O que transformou "pegar ônibus de longa distância" em experiência universal foi o Jinma (金馬號) lançado pelo Highway Bureau em 1959 — o nome vem de "Kinmen, Matsu" (金門、馬祖), carroceria com ar-condicionado, uniformes de saia justa para as atendentes, ligando Taipé a Kaohsiung, Taitung, Hualien8. Em 1961, o Jinma subiu a recém-inaugurada Estrada Transversal Central, tornando-se o principal veículo do turismo em Lishan; fotos da época mostram a estação de Lishan lotada de Jinma à espera de subir9. Após a conclusão da Autoestrada Nacional nº 1 (Sun Yat-sen Freeway) em 1978, o Bureau lançou o Guoguang (國光號), poltronas duplas, ar-condicionado, descrito pelos passageiros da época como "um hotel sobre rodas"10.
Mas o "Bureau/taiwan Bus" era sistema estatal, operava linhas fixas. Quem realmente carregava o negócio de "turismo" era outra cadeia — a indústria de ônibus de turismo. Sua definição legal é peculiar: "operar mediante fretamento por encomenda"11. Ou seja, o ônibus de turismo não pode vender passagens avulsas como ônibus comum; deve alugar o veículo inteiro a agências, escolas, templos, empresas. Essa característica de "fretamento integral" tornou-se depois a causa estrutural dos acidentes.
Vale notar: a estratégia de "comissárias de bordo" das senhoritas Jinma era, na verdade, marca do Bureau — desde 1959 já surgiam pequenos ônibus de turismo privados, e o Bureau precisava de um serviço de especificação superior para firmar a marca "seleção nacional" e manter o monopólio.
Senhoritas Jinma: a primeira geração de "comissárias" das estradas de Taiwan
Quando o Jinma estreou em 1959, o Bureau recrutou as primeiras 20 "senhoritas Jinma" para serviço a bordo. Vestiam uniforme azul de saia justa, chapéu tipo barco, bolsa preta a tiracolo; a função: "apitar para ajudar o motorista a dar ré e encostar, servir os passageiros a bordo" — entregar toalhas quentes, servir chá, anunciar paradas, acalmar enjoados8.

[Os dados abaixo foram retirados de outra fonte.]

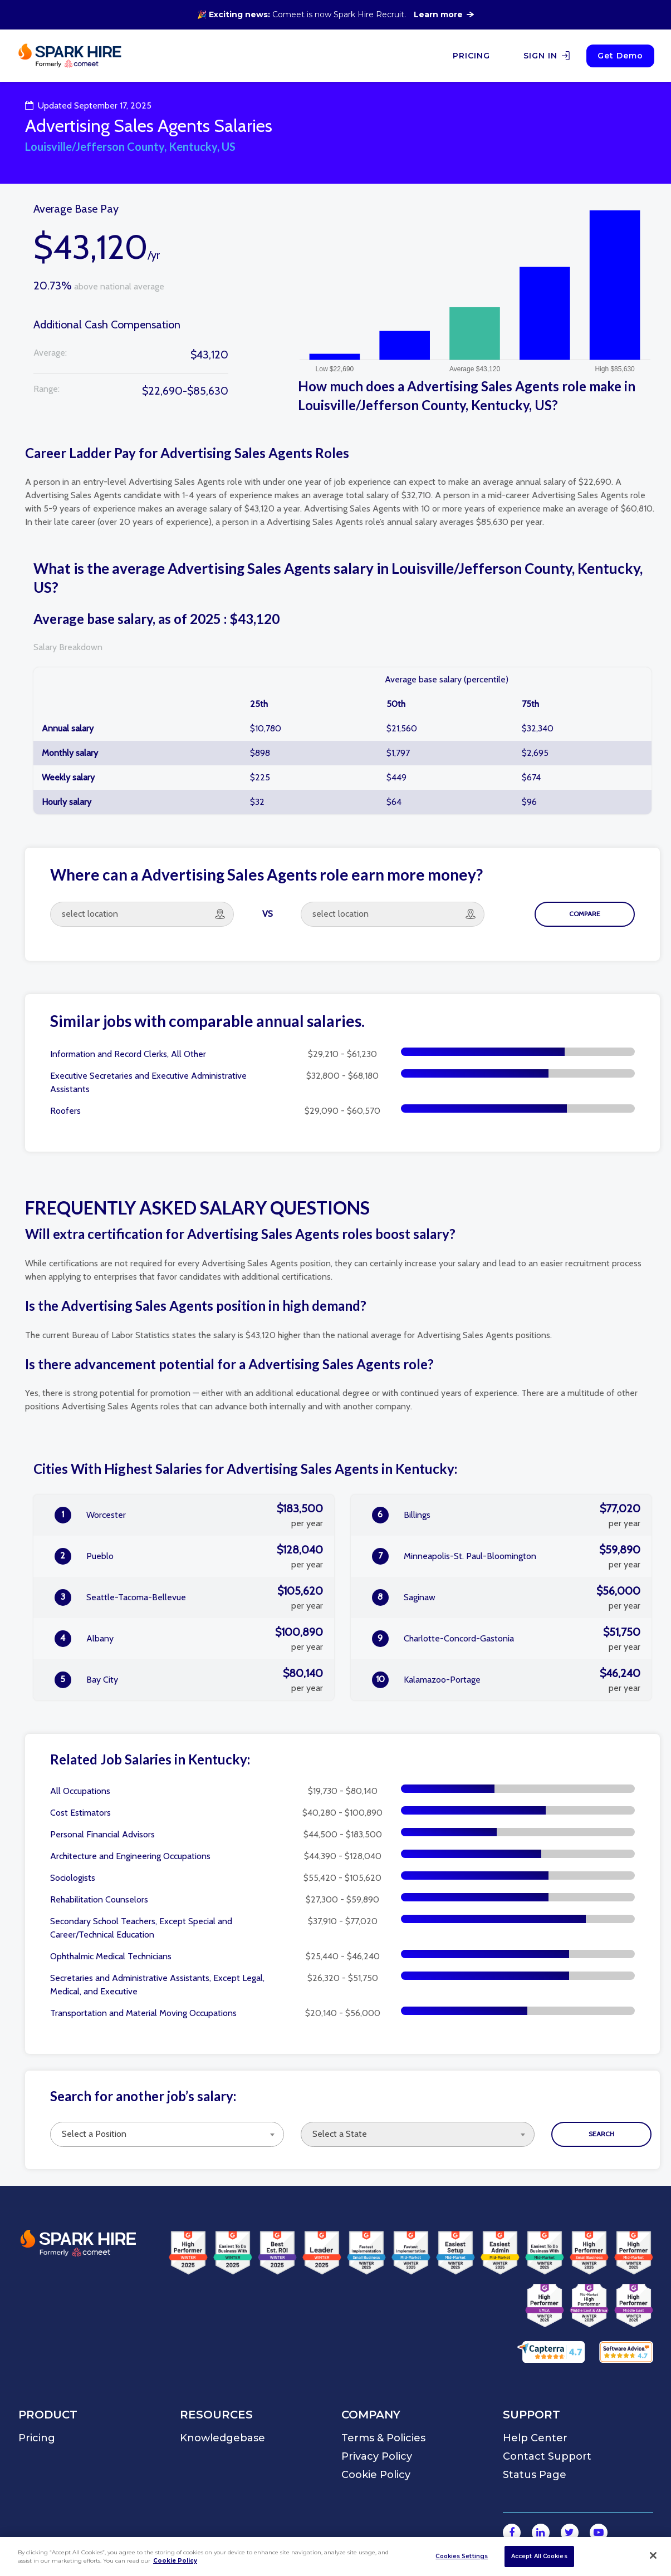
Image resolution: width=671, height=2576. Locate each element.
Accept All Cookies (539, 2556)
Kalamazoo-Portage (506, 1680)
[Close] (653, 2555)
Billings (506, 1515)
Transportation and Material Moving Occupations (143, 2013)
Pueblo (189, 1556)
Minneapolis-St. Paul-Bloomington (506, 1556)
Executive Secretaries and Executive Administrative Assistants (148, 1082)
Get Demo (620, 56)
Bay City (189, 1680)
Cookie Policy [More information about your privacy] (175, 2560)
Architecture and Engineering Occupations (130, 1856)
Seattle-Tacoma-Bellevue (189, 1597)
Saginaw (506, 1597)
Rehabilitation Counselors (99, 1899)
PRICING (471, 56)
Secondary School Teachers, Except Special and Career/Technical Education (141, 1928)
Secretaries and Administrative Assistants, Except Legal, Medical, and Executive (157, 1985)
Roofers (65, 1110)
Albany (189, 1639)
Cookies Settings (461, 2556)
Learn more (444, 14)
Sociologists (72, 1877)
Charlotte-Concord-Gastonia (506, 1639)
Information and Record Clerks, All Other (128, 1054)
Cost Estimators (80, 1812)
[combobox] (167, 2134)
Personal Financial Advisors (102, 1834)
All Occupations (80, 1791)
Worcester (189, 1515)
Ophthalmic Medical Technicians (111, 1956)
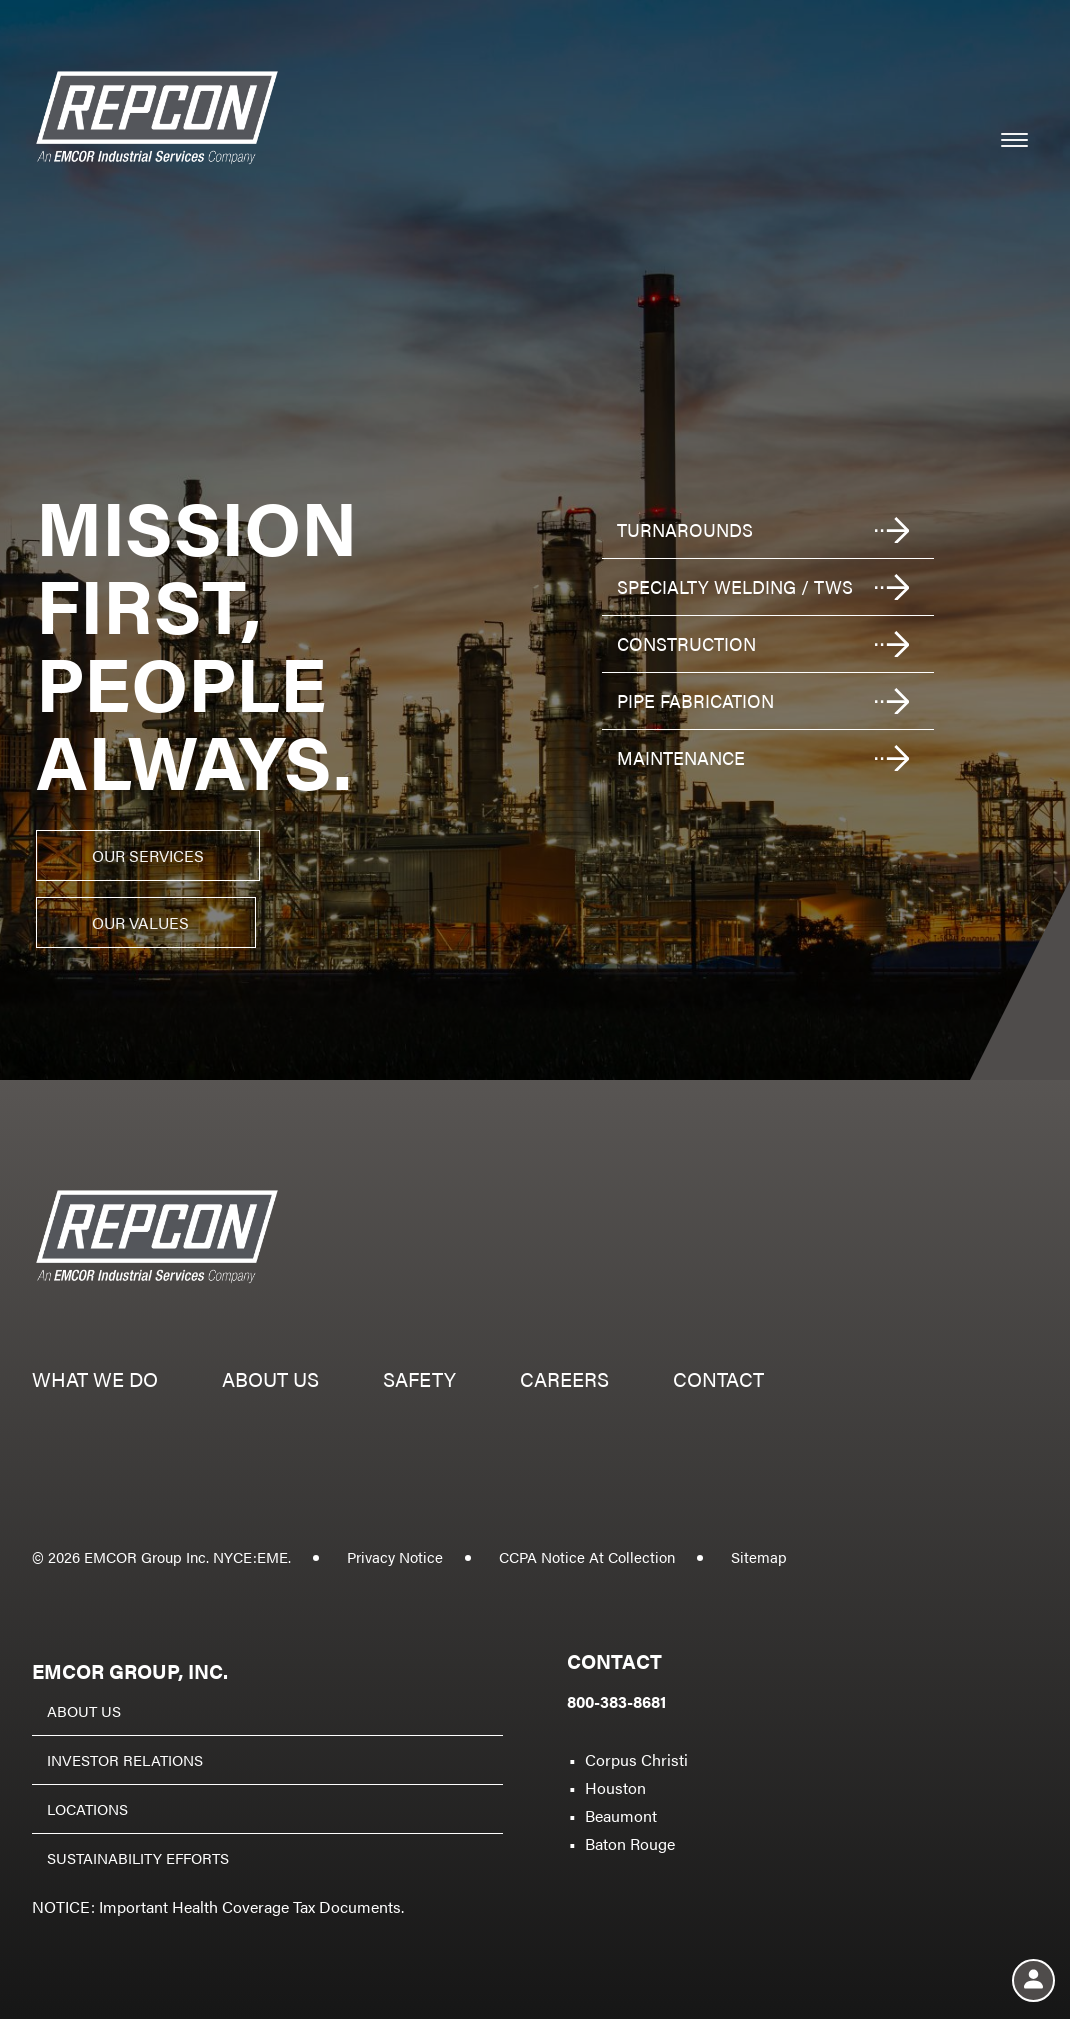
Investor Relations (125, 1759)
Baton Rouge (630, 1843)
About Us (84, 1710)
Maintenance (681, 757)
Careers (564, 1381)
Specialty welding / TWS (735, 586)
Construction (686, 643)
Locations (87, 1808)
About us (270, 1381)
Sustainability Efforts (138, 1857)
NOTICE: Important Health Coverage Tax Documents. (218, 1906)
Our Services (148, 855)
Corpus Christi (636, 1759)
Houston (615, 1787)
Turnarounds (685, 529)
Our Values (140, 922)
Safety (419, 1381)
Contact (718, 1381)
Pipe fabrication (695, 700)
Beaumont (621, 1815)
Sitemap (759, 1556)
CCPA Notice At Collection (587, 1556)
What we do (95, 1381)
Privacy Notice (395, 1556)
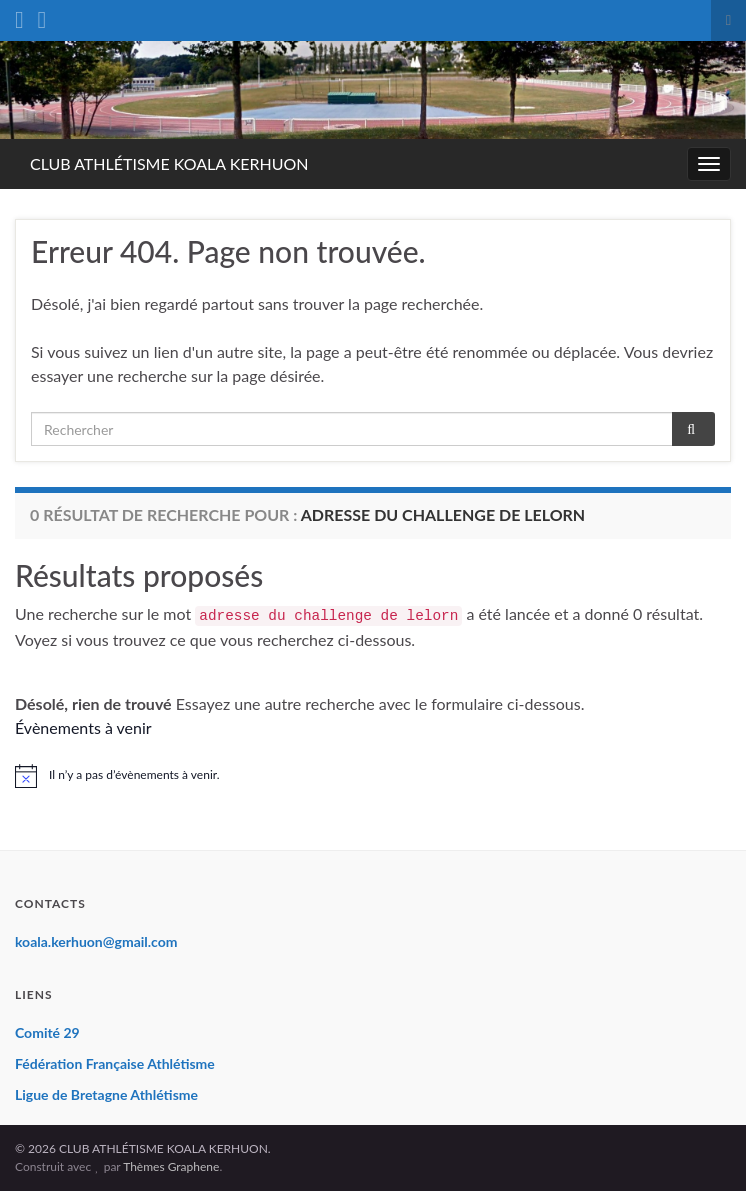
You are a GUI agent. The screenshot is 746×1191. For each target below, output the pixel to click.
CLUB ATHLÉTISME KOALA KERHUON (169, 163)
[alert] (373, 776)
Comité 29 (47, 1032)
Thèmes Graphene (171, 1166)
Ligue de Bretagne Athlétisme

A seleção das senhoritas Jinma não ficava devendo a de comissárias de bordo: altura, escolaridade, postura, idioma estrangeiro, nenhum item podia faltar; salário de 600 dólares — o dobro do professor de escola primária da época12. Candidatas se espremiam, taxa de aprovação abaixo de 10%. A primeira geração ainda hoje é convidada pela mídia para "reuniões" nostálgicas; perto dos 70 anos demonstram a proeza de virar a xícara com uma mão só, página cheia de humanidade na história dos transportes de Taiwan13.
Dos anos 1960 aos 1970, ônibus do Bureau, de turismo, até urbanos ainda tinham cobradoras, memória de infância de muitas crianças de 10, 11 anos. Só nos anos 1980, com motorista cobrando a passagem e caixas automáticas, a profissão desapareceu das ruas: a saída das senhoritas Jinma (o Jinma parou em 1980) foi praticamente o ponto final dessa história8.
Romarias, viagens de empresa e karaokê: a caixa de ferro do turismo popular
Para o taiwanês do pós-guerra, o ônibus de turismo não é só transporte, é espaço social.
A partir dos anos 1970, com a decolagem econômica e a semana de descanso, viagens de empresa, excursões escolares, romarias de templos alavancaram o setor. As procissões do Templo Chaotian de Beigang (北港朝天宮) e do Templo Zhenlan de Dajia (大甲鎮瀾宮) mobilizavam centenas de ônibus. A formatura do ensino fundamental, para muitos nascidos nos anos 1960-70, é a primeira lembrança de "ônibus de turismo": o microfone de karaokê, as capas plásticas dos bancos, o isopor e a marmita no fundo do carro — sensação compartilhada por toda uma geração.
O surgimento tardio da Aloha Bus (阿羅哈客運) (fundada em 1999) ilustra outra mutação: era operadora de autoestrada, perdeu passageiros com o trem-bala (HSR) em 2007, mais o golpe da COVID-19, parou em fevereiro de 2022 e em agosto reativou-se como empresa de ônibus de turismo, sobrevivendo com fretamento turístico e traslado de aeroporto14. É o retrato da fuga forçada do transporte rodoviário para o mercado de turismo na era do trem-bala, prenúncio da reestruturação que o setor todo enfrentaria nos anos 2020.
Ônibus pirata: a selva cinzenta das autoestradas nos anos 1980
Se o sistema de afiliação é a lesão estrutural do setor, os ônibus pirata (野雞車) são sua primeira úlcera supurada.
A história volta a 1978, com a abertura da Sun Yat-sen Freeway. O transporte de longa distância era monopólio da Taiwan Bus (Bureau), Taipé–Kaohsiung custava 350 dólares, poucas saídas, fila até a noite. Havia um vácuo de demanda: alguém teve a ideia de usar placas legais de ônibus de turismo, fazer captação irregular de passageiros avulsos perto das estações, cobrar por cabeça, preço metade da Taiwan Bus, veículos às vezes mais novos que o Guoguang. Nasciam os ônibus pirata15.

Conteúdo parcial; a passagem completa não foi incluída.